Classify the list of opportunities based on the criteria; cost, speed, simplicity and quality. Each opportunity should be scored on the basis of your assumptions on the level of benefit each criterion will afford. Example: We believe the cost of the new widget will be half the cost of the current one, therefore we score it a 5 out of 5 for the opportunity of Cost Saving. Note, it doesn’t matter if it is not accurate but is at least based in reality, it will be tested later in the methodology so don’t get trapped from moving forward.
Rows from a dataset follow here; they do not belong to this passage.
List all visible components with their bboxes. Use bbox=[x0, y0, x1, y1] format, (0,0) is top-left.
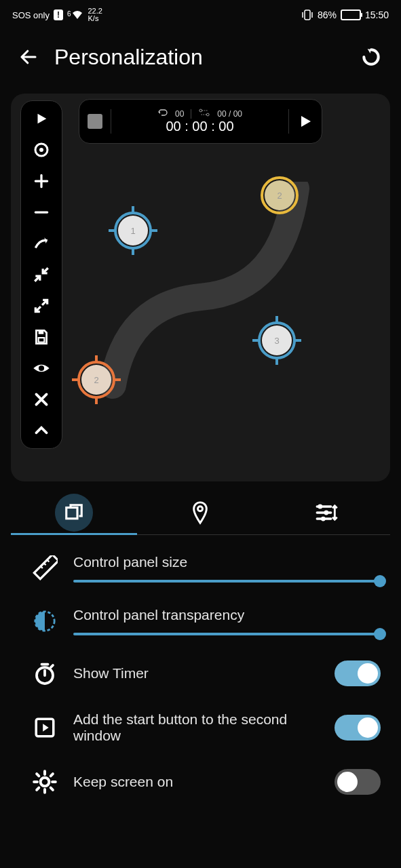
eye-tool-button[interactable] bbox=[32, 359, 51, 378]
panels-icon bbox=[64, 502, 84, 523]
collapse-tool-button[interactable] bbox=[32, 421, 51, 440]
tab-adjust[interactable] bbox=[264, 491, 390, 534]
svg-point-9 bbox=[198, 507, 203, 511]
play-window-icon bbox=[31, 714, 58, 741]
loop-icon bbox=[157, 108, 168, 119]
shrink-tool-button[interactable] bbox=[32, 265, 51, 284]
setting-panel-transparency: Control panel transparency bbox=[31, 595, 381, 648]
panel-size-slider[interactable] bbox=[73, 580, 381, 583]
timer-play-button[interactable] bbox=[297, 113, 313, 130]
panel-transparency-label: Control panel transparency bbox=[73, 607, 381, 623]
settings-tabs bbox=[11, 491, 390, 535]
reset-button[interactable] bbox=[358, 43, 385, 71]
ruler-icon bbox=[31, 555, 58, 582]
status-right: 86% 15:50 bbox=[301, 9, 389, 21]
exclamation-icon: ! bbox=[54, 9, 63, 20]
start-button-toggle[interactable] bbox=[335, 715, 381, 741]
setting-show-timer: Show Timer bbox=[31, 648, 381, 699]
status-left: SOS only ! 6 22.2 K/s bbox=[12, 7, 102, 22]
sos-label: SOS only bbox=[12, 10, 50, 20]
progress-count: 00 / 00 bbox=[217, 109, 242, 119]
svg-point-10 bbox=[318, 505, 322, 509]
tab-targets[interactable] bbox=[137, 491, 263, 534]
sun-icon bbox=[31, 768, 58, 795]
svg-point-12 bbox=[321, 517, 326, 521]
svg-point-17 bbox=[41, 778, 50, 787]
loop-count: 00 bbox=[175, 109, 184, 119]
progress-icon bbox=[198, 108, 210, 119]
svg-point-2 bbox=[39, 148, 43, 152]
tap-target-3[interactable]: 3 bbox=[255, 319, 299, 362]
preview-panel: 00 00 / 00 00 : 00 : 00 1 2 3 bbox=[11, 94, 390, 481]
svg-rect-8 bbox=[66, 508, 77, 519]
timer-display: 00 : 00 : 00 bbox=[119, 119, 280, 134]
tap-target-4[interactable]: 2 bbox=[75, 358, 118, 401]
status-bar: SOS only ! 6 22.2 K/s 86% 15:50 bbox=[0, 0, 401, 30]
svg-rect-13 bbox=[34, 555, 58, 579]
svg-point-7 bbox=[207, 113, 210, 116]
keep-screen-label: Keep screen on bbox=[73, 774, 320, 790]
wifi-icon: 6 bbox=[67, 10, 84, 20]
stopwatch-icon bbox=[31, 660, 58, 687]
back-button[interactable] bbox=[16, 45, 41, 69]
contrast-icon bbox=[31, 608, 58, 635]
setting-panel-size: Control panel size bbox=[31, 542, 381, 595]
battery-percent: 86% bbox=[318, 9, 337, 20]
keep-screen-toggle[interactable] bbox=[335, 769, 381, 795]
battery-icon bbox=[341, 9, 361, 20]
pin-icon bbox=[191, 500, 210, 525]
network-speed: 22.2 K/s bbox=[88, 7, 102, 22]
svg-point-5 bbox=[39, 366, 44, 371]
setting-keep-screen: Keep screen on bbox=[31, 756, 381, 808]
vibrate-icon bbox=[301, 9, 313, 21]
start-button-label: Add the start button to the second windo… bbox=[73, 711, 320, 744]
timer-bar: 00 00 / 00 00 : 00 : 00 bbox=[79, 99, 322, 144]
panel-size-label: Control panel size bbox=[73, 554, 381, 570]
plus-tool-button[interactable] bbox=[32, 172, 51, 191]
tap-target-2[interactable]: 2 bbox=[258, 174, 301, 217]
show-timer-toggle[interactable] bbox=[335, 660, 381, 686]
expand-tool-button[interactable] bbox=[32, 296, 51, 315]
app-header: Personalization bbox=[0, 30, 401, 87]
show-timer-label: Show Timer bbox=[73, 665, 320, 682]
sliders-icon bbox=[316, 502, 339, 523]
page-title: Personalization bbox=[54, 45, 344, 70]
svg-rect-4 bbox=[39, 330, 44, 334]
settings-list: Control panel size Control panel transpa… bbox=[0, 535, 401, 808]
control-toolbar bbox=[20, 100, 62, 449]
tap-target-1[interactable]: 1 bbox=[111, 209, 155, 252]
minus-tool-button[interactable] bbox=[32, 203, 51, 222]
save-tool-button[interactable] bbox=[32, 328, 51, 347]
setting-start-button: Add the start button to the second windo… bbox=[31, 699, 381, 756]
record-tool-button[interactable] bbox=[32, 140, 51, 159]
panel-transparency-slider[interactable] bbox=[73, 633, 381, 635]
svg-rect-3 bbox=[39, 338, 45, 342]
play-tool-button[interactable] bbox=[32, 109, 51, 128]
svg-point-11 bbox=[324, 511, 328, 515]
stop-button[interactable] bbox=[88, 114, 102, 129]
clock: 15:50 bbox=[365, 9, 389, 20]
tab-panel[interactable] bbox=[11, 491, 137, 534]
svg-point-6 bbox=[199, 109, 202, 112]
close-tool-button[interactable] bbox=[32, 390, 51, 409]
svg-rect-0 bbox=[305, 10, 310, 20]
swipe-tool-button[interactable] bbox=[32, 234, 51, 253]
Determine if a data collection strategy is required. Most opportunities will need some form of data analysis to confirm or deny your hypothesis. Determine how you will collect that data. Example: The application will automate the ordering process and increase efficiency by an estimated 15%, saving time of approximately 2 minutes per transaction. We need to integrate in to the application a timer routine to verify this hypothesis. If the process is manual, we need to observe real-world usage, i.e., sitting next to the user to time the operations. Don’t get hung up on elaborate data capture strategies, we only need basic data at this stage, if you need to build a MongoDB database to handle it, you’re doing it wrong for the moment!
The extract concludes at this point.